→ YOUR TASK: Exactly the lines from the one containing "evaluation." to the final line below should be output, and no others.

......

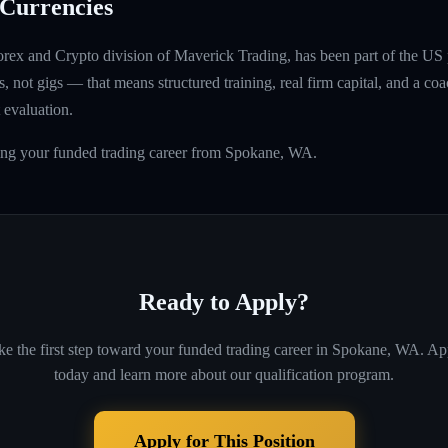
Currencies
rex and Crypto division of Maverick Trading, has been part of the US 
, not gigs — that means structured training, real firm capital, and a coac
 evaluation.
ding your funded trading career from Spokane, WA.
Ready to Apply?
ke the first step toward your funded trading career in
Spokane, WA
. Ap
today and learn more about our qualification program.
Apply for This Position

......

→ RESULT OF THIS EXERCISE:
 evaluation.
ding your funded trading career from Spokane, WA.
Ready to Apply?
ke the first step toward your funded trading career in
Spokane, WA
. Ap
today and learn more about our qualification program.
Apply for This Position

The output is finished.